**WHAT IS NEEDED**
Where a line of the listing below includes the word "Выберите", reproduce that line.

═════ MATERIAL FOR THIS TASK

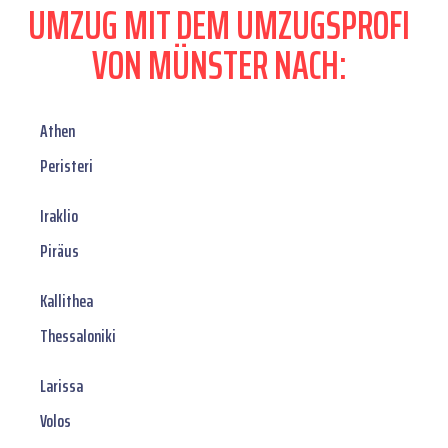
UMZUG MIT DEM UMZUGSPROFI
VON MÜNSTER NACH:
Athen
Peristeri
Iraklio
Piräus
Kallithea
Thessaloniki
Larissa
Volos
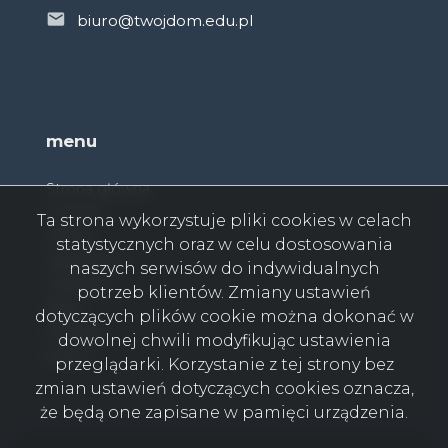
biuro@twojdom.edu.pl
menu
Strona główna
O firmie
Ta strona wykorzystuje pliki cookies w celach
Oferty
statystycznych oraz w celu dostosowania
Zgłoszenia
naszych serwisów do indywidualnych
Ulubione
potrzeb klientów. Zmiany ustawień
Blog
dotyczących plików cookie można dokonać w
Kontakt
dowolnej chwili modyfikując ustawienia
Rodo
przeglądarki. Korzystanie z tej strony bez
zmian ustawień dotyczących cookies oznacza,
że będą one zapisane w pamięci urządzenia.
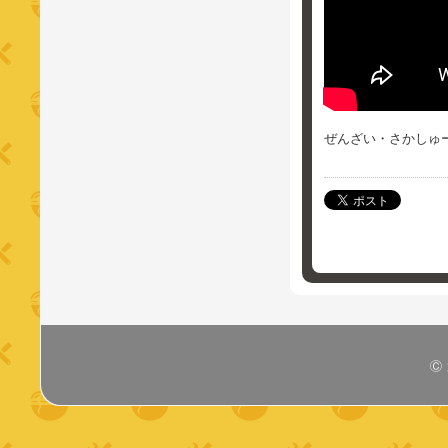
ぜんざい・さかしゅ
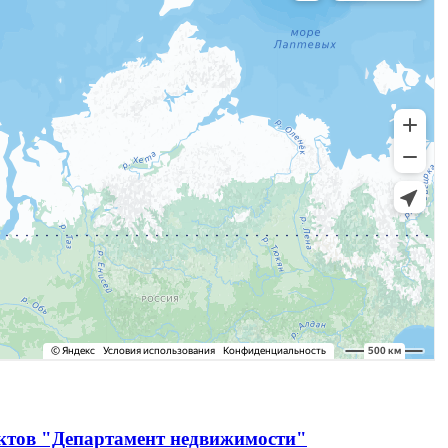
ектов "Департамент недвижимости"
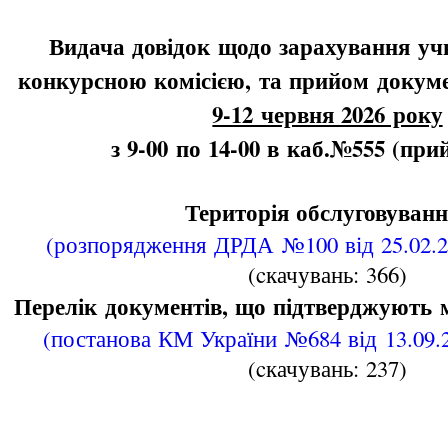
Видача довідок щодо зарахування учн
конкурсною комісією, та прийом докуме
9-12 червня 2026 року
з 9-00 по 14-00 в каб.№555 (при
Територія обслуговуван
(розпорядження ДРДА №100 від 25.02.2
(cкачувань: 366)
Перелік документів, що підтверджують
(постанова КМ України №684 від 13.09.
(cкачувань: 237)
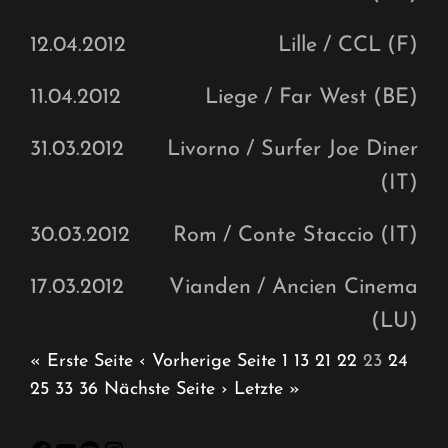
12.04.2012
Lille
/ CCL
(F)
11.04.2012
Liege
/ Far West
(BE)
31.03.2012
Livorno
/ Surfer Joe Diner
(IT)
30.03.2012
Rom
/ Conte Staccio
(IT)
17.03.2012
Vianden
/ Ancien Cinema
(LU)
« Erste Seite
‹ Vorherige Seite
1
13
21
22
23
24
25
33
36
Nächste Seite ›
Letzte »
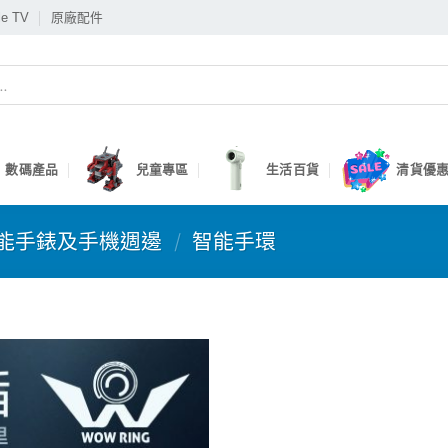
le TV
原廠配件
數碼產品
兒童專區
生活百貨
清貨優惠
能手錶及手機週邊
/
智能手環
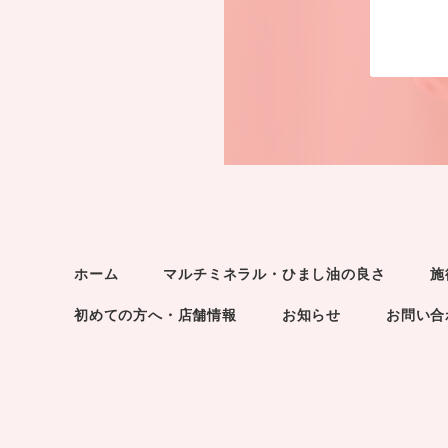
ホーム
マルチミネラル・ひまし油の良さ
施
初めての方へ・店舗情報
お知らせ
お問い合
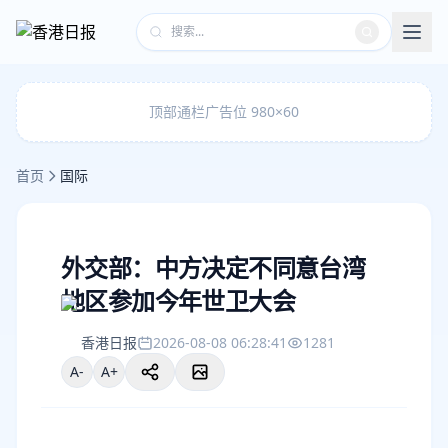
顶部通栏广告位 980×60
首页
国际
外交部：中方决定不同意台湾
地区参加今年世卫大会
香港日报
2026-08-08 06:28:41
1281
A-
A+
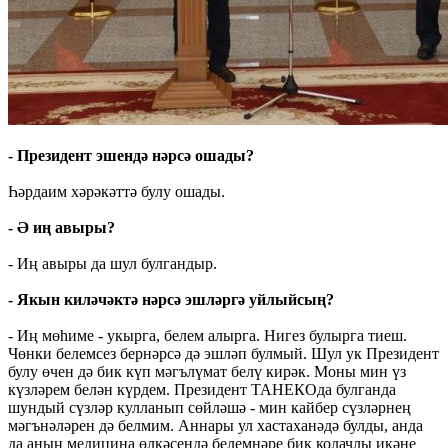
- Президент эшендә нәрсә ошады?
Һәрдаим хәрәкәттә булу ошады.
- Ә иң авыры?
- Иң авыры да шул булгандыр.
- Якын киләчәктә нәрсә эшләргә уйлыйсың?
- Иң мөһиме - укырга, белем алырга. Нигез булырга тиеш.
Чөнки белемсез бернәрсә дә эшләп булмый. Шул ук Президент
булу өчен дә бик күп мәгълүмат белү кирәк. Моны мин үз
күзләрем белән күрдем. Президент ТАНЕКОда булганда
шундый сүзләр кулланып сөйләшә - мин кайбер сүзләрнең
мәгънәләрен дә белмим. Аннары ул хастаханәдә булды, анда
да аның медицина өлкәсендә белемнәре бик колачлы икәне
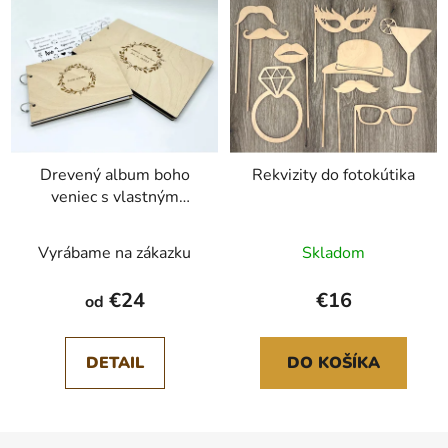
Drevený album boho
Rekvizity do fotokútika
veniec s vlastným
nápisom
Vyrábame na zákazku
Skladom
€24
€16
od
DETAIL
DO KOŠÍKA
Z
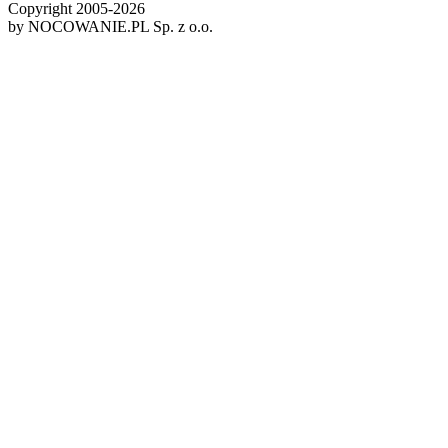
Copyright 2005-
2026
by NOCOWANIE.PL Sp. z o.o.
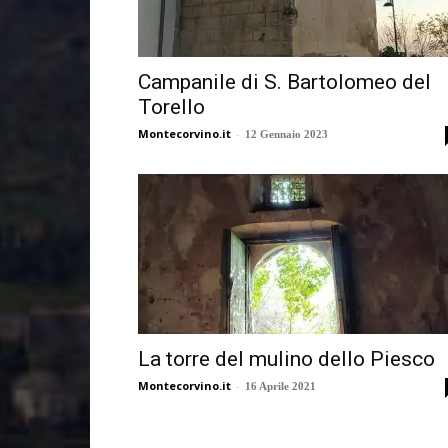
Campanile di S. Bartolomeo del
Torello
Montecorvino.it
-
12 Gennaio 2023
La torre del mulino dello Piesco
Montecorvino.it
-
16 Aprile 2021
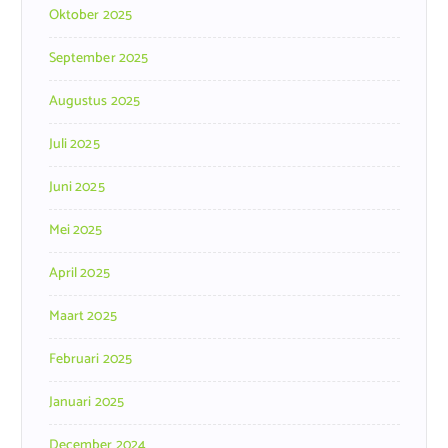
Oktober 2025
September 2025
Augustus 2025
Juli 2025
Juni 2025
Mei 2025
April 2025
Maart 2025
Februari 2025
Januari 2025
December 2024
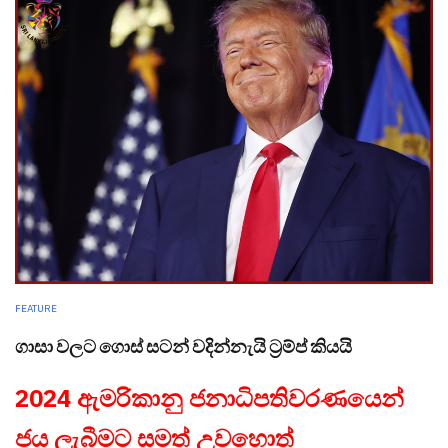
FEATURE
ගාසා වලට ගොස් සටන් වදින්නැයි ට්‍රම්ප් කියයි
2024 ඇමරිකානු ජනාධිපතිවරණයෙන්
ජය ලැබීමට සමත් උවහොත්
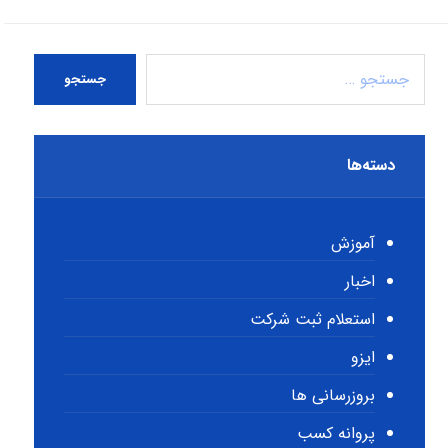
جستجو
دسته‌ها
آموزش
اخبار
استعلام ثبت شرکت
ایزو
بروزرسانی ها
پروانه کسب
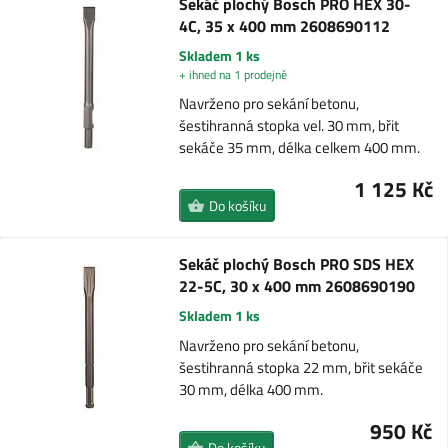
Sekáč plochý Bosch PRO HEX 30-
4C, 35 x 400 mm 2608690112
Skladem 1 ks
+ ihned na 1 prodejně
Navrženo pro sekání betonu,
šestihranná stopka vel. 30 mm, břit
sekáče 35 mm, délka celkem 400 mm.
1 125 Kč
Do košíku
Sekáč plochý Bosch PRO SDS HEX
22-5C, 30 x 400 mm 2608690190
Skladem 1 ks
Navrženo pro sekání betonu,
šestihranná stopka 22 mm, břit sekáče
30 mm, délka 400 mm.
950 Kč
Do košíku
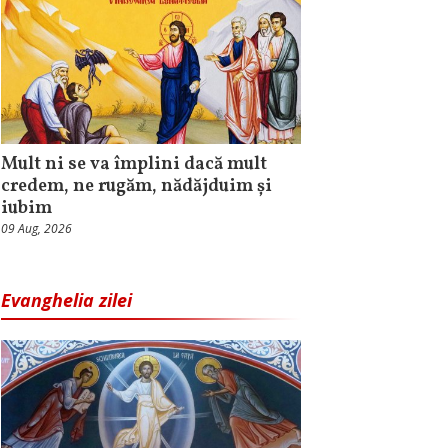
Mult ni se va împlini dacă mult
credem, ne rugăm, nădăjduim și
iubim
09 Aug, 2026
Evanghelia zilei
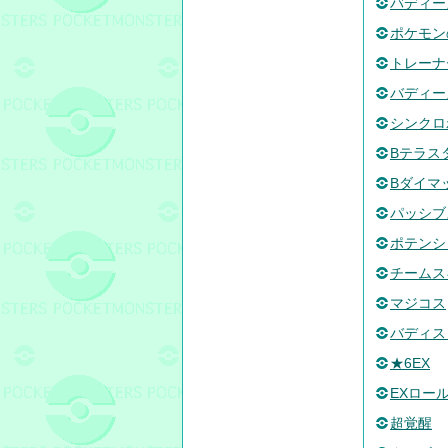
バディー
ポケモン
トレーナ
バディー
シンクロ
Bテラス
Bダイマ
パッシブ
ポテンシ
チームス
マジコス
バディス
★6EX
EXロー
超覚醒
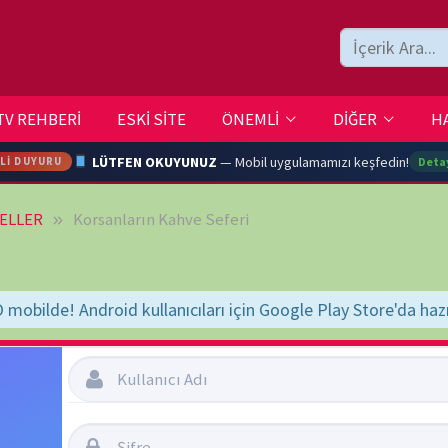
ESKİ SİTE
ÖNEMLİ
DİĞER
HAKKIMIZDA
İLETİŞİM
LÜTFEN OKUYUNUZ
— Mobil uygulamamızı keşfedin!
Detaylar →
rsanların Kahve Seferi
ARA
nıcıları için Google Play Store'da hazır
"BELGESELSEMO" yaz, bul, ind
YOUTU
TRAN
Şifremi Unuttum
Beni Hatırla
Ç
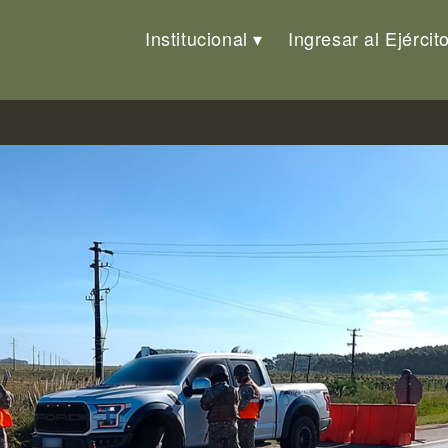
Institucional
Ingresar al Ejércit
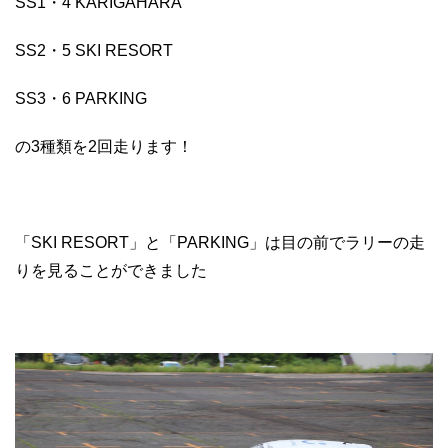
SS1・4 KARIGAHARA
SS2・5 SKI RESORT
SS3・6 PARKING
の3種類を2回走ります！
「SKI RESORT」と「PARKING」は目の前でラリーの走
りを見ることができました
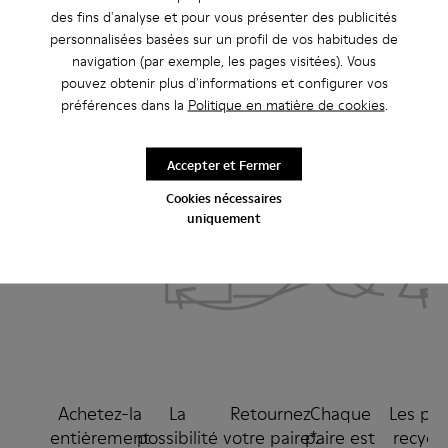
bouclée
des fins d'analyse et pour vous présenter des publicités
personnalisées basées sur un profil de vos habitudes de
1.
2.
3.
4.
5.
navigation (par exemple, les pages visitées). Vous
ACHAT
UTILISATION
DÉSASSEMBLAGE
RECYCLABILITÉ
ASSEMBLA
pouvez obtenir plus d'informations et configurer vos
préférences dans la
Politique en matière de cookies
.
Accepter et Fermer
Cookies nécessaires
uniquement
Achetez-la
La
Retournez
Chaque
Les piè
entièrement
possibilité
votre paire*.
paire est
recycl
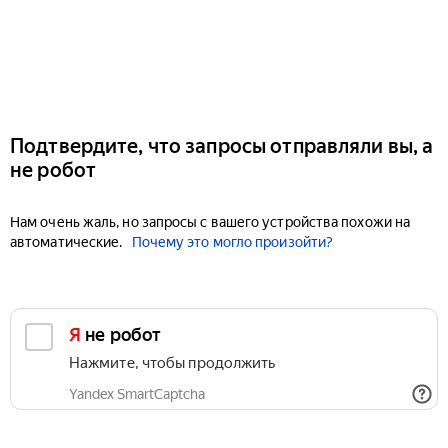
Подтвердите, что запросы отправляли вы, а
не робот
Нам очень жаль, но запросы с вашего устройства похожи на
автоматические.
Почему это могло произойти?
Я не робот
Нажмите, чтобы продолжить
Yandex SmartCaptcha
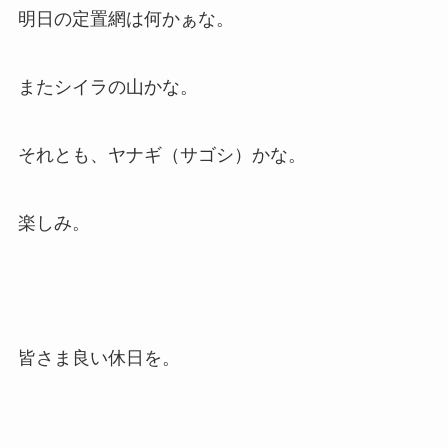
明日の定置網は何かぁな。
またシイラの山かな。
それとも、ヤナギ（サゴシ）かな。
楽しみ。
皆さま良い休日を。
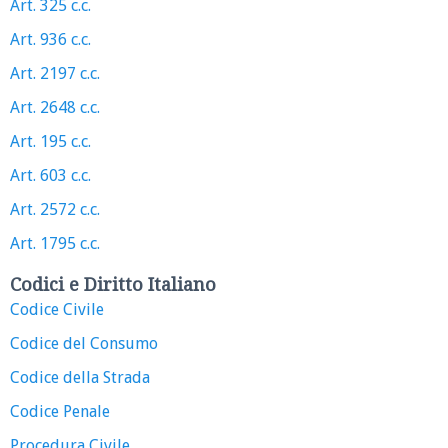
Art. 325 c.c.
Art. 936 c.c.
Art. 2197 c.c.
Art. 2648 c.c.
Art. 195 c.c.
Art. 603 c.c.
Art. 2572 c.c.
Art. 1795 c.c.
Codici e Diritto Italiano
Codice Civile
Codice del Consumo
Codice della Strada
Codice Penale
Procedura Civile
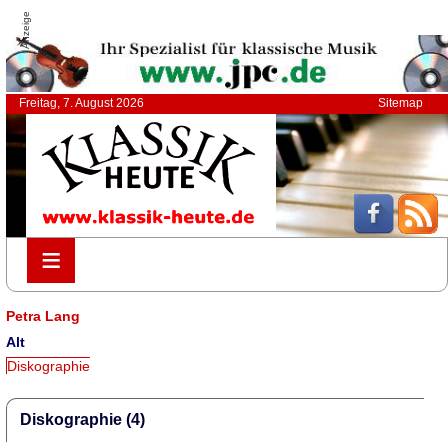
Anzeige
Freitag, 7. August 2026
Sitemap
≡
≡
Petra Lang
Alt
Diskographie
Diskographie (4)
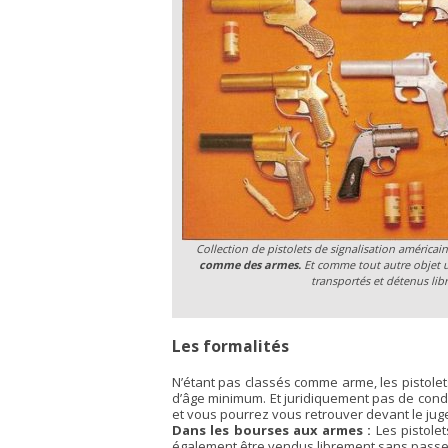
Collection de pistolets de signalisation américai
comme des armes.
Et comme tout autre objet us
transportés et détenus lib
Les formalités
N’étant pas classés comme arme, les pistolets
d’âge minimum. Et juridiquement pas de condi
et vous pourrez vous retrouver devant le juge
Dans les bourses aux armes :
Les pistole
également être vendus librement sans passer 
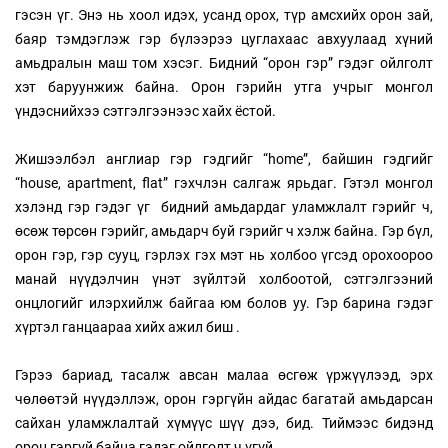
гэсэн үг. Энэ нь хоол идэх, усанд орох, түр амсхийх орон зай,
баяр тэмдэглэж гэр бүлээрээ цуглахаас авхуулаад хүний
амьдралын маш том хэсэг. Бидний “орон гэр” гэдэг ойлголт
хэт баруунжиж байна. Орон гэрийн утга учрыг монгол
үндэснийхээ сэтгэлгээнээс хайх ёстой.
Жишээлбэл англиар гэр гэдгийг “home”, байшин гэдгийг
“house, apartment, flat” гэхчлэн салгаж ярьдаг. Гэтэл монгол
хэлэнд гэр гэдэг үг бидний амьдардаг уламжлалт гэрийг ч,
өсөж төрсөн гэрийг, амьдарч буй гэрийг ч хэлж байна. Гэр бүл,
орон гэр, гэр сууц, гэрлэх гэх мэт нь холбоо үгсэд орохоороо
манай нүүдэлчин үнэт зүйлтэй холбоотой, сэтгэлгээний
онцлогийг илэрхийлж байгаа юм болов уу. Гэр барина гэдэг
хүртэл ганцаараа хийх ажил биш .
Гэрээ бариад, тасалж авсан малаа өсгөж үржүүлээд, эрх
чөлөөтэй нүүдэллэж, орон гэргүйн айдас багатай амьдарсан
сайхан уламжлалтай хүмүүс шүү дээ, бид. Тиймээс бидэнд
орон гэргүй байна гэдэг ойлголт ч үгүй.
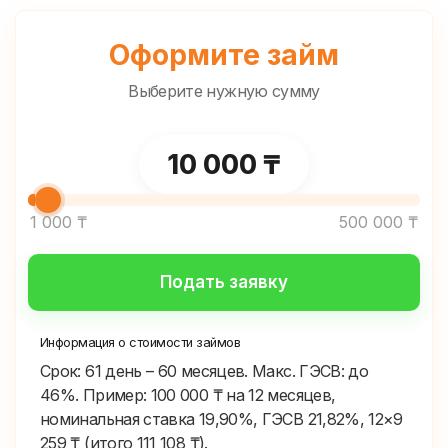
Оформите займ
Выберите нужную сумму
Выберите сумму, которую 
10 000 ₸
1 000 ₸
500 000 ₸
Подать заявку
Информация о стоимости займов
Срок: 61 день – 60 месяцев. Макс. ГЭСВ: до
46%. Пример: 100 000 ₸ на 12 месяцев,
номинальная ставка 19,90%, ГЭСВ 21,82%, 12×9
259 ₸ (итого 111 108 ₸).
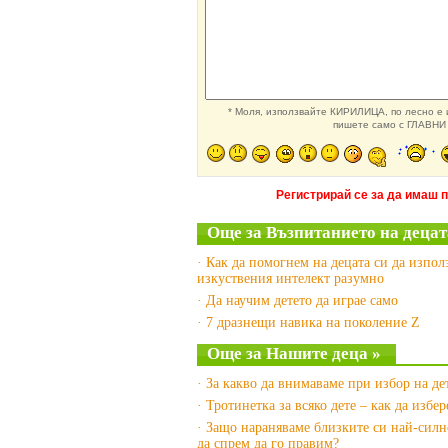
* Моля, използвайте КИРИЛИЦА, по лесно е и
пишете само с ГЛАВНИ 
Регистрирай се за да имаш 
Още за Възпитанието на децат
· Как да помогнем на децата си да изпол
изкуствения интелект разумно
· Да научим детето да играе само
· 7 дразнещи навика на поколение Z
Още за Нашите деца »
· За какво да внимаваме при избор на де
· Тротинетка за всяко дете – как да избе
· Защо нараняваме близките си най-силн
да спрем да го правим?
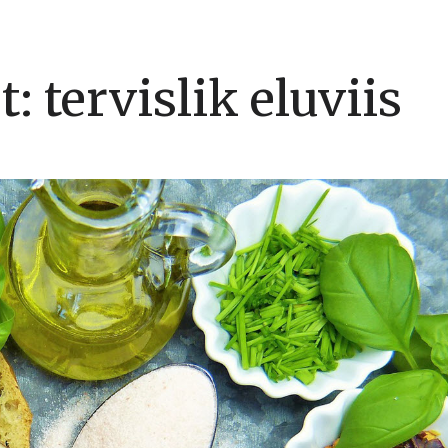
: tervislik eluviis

══════════

**SOLVED EXERCISE**
Выберите нужную сумму
Выберите сумму, которую 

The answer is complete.